XU v MA, 2024 ABCA 81
FETH JA
14.16: Filing the Appeal Record – standard appeals
14.5: Appeals only with permission
14.88: Cost awards
Case Summary
The Applicant applied for permission to Appeal a Decision of the Court which denied the Applicant’s second Application to restore his Appeal after it was struck for failing to file the Appeal Record by a date set by the Court (the “Second Restoration Application”). The Applicant filed an Appeal of a Trial Decision which was struck for failing to file the Appeal Record by the deadline set out in Rule 14.16(3). The Applicant’s first Application to restore the Appeal was allowed but the Applicant was directed to file his Appeal Record by a specified date, which the Applicant failed to meet, and the Appeal was struck for a second time.
The Applicant applied pursuant to Rule 14.5(1)(a) and Rule 14.5(2) for permission to Appeal the Second Restoration Application. The Court noted that: (1) its role under Rule 14.5(1)(a) is that of a gatekeeper; (2) permission to Appeal a Decision of single Judge of the Court of Appeal is to be granted rarely; and (3) an Applicant must show a compelling reason to require the Applicant and Respondent to reargue the issue, and for three Judges of the Court of Appeal to decide the issue.
The Court further noted that an Application for permission to Appeal is not a rehearing of the Applicant’s Second Restoration Application, but rather an Applicant must demonstrate a reviewable and material issue of law worthy of review by a full panel of the Court which on the facts was required to arise from the Order of the Court denying the Second Restoration Application and not the original Trial Decision.
The Court noted jurisprudence which set that pursuant to Rule 14.5(2), the Applicant must establish that the Order of the single Judge being reviewed: (1) raises a question of general importance which on its own deserves panel review; (2) rests on a reviewable and material issue of law worthy of panel review; (3) involves an unreasonable exercise of discretion which had a meaningful effect on the outcome of the decision and the outcome is worthy of panel review; or (d) rests on a palpable and overriding error of important facts affecting the Order made and the order is worthy of panel review (together the “Permission to Appeal Factors”). The Court additionally noted that other factors that may be considered include: whether there are conflicting decisions on the point; the standard of review that would be applied on the Appeal; and whether there are other good reasons why a full panel of the Court should review the Order under Appeal.

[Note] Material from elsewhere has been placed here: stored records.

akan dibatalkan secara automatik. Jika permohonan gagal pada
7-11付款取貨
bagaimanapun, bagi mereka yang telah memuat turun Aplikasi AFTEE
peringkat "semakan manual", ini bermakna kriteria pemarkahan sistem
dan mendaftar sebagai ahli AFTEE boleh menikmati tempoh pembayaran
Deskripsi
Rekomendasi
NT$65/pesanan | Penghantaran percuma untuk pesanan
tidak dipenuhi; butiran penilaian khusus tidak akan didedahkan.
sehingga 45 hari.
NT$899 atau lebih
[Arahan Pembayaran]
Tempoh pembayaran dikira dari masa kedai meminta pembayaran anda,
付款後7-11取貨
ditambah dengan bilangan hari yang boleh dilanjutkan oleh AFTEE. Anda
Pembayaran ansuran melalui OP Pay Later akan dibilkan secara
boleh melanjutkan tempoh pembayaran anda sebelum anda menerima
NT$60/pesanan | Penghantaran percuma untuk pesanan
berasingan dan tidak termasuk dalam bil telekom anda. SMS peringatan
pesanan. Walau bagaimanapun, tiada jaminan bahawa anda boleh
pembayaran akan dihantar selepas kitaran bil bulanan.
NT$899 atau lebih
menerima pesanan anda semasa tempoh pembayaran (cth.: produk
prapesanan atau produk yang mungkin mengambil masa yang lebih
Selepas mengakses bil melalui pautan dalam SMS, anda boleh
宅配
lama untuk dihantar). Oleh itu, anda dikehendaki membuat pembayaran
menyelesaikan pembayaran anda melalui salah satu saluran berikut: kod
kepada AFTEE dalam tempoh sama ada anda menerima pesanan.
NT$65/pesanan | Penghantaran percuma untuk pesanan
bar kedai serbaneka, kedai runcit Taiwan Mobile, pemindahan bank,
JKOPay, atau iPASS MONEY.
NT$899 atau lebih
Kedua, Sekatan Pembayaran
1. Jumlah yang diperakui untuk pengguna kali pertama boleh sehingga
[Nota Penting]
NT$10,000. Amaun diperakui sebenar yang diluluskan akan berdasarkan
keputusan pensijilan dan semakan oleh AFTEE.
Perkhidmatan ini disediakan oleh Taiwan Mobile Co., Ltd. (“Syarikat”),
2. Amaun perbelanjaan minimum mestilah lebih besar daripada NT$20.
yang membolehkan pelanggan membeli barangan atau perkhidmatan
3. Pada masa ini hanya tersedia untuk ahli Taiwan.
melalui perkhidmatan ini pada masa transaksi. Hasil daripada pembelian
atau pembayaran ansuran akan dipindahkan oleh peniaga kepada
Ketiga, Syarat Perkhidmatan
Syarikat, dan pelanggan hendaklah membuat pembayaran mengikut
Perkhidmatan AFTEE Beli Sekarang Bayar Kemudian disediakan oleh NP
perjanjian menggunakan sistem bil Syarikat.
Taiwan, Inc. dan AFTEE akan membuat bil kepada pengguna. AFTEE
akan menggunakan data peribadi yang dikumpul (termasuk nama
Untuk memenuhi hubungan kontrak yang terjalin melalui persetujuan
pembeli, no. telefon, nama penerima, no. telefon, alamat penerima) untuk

The Court determined that the Applicant’s submission failed to demonstrate that the interests of justice would be served by allowing a further level of review, noting that the Applicant provided an inadequate explanation for the delay in the matter and his stated desire to Appeal the Trial decision alone, did not serve to meet the significant burden on him to establish that the Court’s decision warranted a panel review. The Court also noted that the Applicant had failed to establish any of the Permission to Appeal Factors. The Court accordingly denied the Application and awarded the Respondent Costs pursuant to Rule 14.88.